In the world of computer technology, mashups take one program’s functionality and combine it with another to create a new product that’s a combination of the two. Google maps has inspired a number of mashups that allow people to combine places with twitters, swine flu outbreaks, or even locating a book’s setting.
Writers have joined in the frenzy and are now creating mashups of books. In Woodsburner, John Pipkin takes the true story of how Henry David Thoreau started a wildfire and creates a novel of the life and philosophies that might have been inspired by that event.
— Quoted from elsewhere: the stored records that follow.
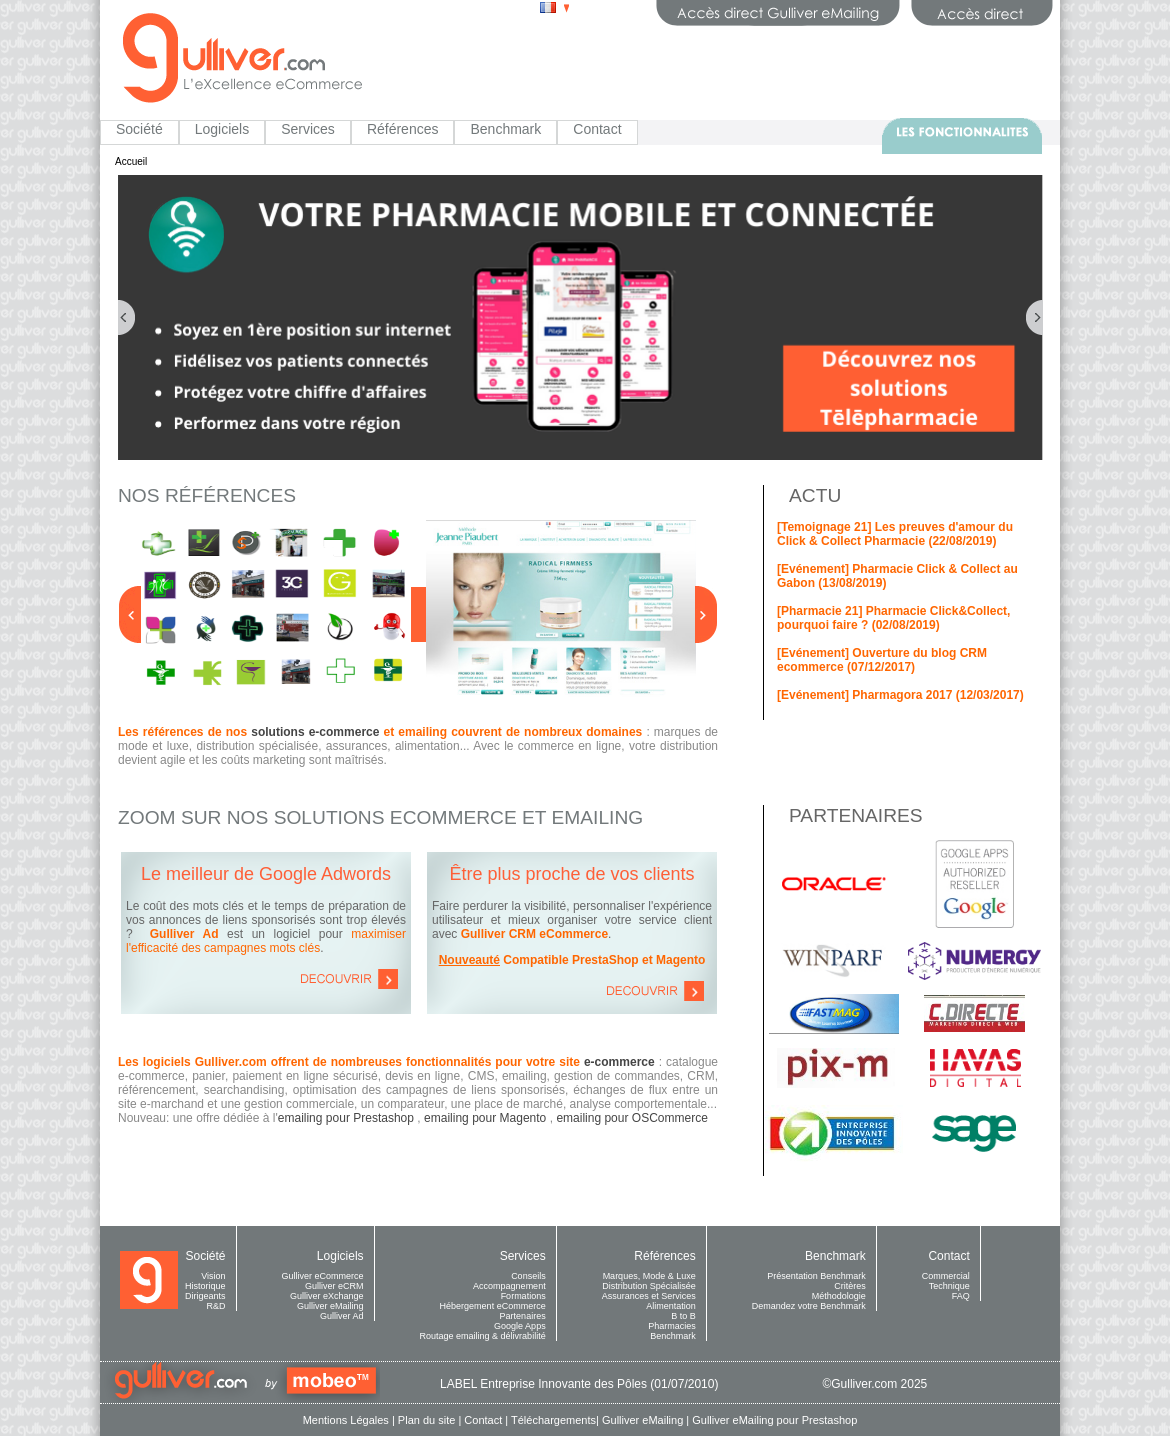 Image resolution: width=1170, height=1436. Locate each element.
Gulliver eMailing (330, 1306)
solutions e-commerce (315, 732)
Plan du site (426, 1420)
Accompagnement (509, 1286)
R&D (216, 1306)
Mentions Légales (346, 1420)
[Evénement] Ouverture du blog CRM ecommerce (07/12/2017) (882, 660)
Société (139, 129)
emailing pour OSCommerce (632, 1118)
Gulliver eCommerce (323, 1276)
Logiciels (222, 129)
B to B (683, 1316)
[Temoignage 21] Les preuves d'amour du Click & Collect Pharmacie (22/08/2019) (895, 534)
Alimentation (671, 1306)
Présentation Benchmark (816, 1276)
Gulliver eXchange (327, 1296)
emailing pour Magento (485, 1118)
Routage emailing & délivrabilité (483, 1336)
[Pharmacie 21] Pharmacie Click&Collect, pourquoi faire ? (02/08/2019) (893, 618)
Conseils (528, 1276)
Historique (205, 1286)
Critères (850, 1286)
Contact (597, 129)
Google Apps (520, 1326)
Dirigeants (205, 1296)
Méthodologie (839, 1296)
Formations (523, 1296)
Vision (213, 1276)
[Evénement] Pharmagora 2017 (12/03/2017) (900, 695)
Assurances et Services (649, 1296)
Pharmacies (672, 1326)
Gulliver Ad (342, 1316)
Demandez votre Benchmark (809, 1306)
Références (403, 129)
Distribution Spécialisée (649, 1286)
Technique (949, 1286)
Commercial (946, 1276)
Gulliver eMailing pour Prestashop (774, 1420)
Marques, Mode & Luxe (649, 1276)
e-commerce (619, 1062)
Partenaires (523, 1316)
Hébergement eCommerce (493, 1306)
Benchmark (505, 129)
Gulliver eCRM (334, 1286)
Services (308, 129)
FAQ (961, 1296)
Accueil (131, 161)
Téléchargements (553, 1420)
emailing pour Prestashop (346, 1118) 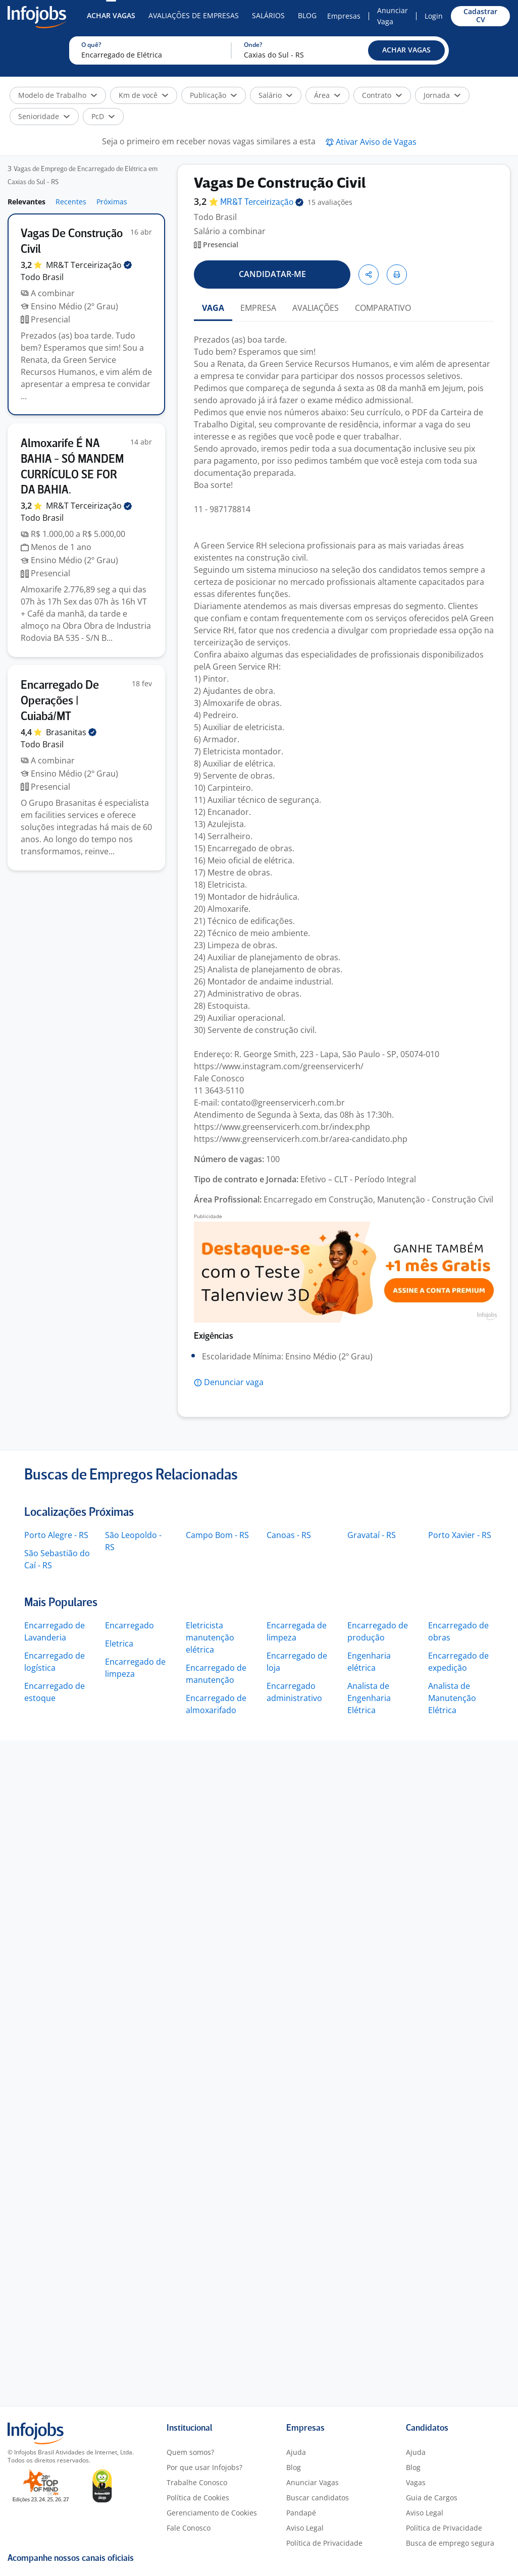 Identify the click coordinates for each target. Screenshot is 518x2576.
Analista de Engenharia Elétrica (369, 1698)
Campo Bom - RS (217, 1535)
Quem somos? (190, 2452)
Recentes (71, 201)
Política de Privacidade (324, 2543)
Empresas (343, 16)
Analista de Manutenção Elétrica (452, 1698)
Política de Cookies (198, 2497)
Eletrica (119, 1643)
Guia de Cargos (431, 2497)
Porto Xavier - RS (459, 1535)
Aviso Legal (305, 2528)
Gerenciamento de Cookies (212, 2512)
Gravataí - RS (371, 1535)
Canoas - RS (289, 1535)
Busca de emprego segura (450, 2543)
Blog (307, 15)
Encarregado (129, 1625)
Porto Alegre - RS (56, 1535)
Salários (268, 15)
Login (434, 16)
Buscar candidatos (317, 2497)
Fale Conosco (189, 2528)
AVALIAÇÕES (315, 307)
In Vanessa and Virginia, Susan Sellers looks at the life of Virginia Woolf through her older sister’s eyes, inventing thoughts and ideas that may or may not have been true.
While these mashups are more the norm in historical fiction, with real lives being looked at through a fictional lens, other authors have taken the idea of combining two literary ideas a step further. In The Heroines, Eileen Favorite brings Madame Bovary, Scarlett O'Hara, and other literary heroines together to find strength and solace in each other so they can continue the lives destined for them by their original authors. Caroline Cooney's Enter Three Witches, mashes Shakespeare’s Macbeth with a novel about a young woman raised in the court of the times. In Saving Juliet, a young actress from New York is transported into the world of Romeo and Juliet in a way somewhat reminiscent of A Connecticut Yankee in King Arthur’s Court.
Perhaps the most ambitious new mashup in our collection is Seth Grahame-Smith’s insertion of zombies into Jane Austen’s Pride and Prejudice.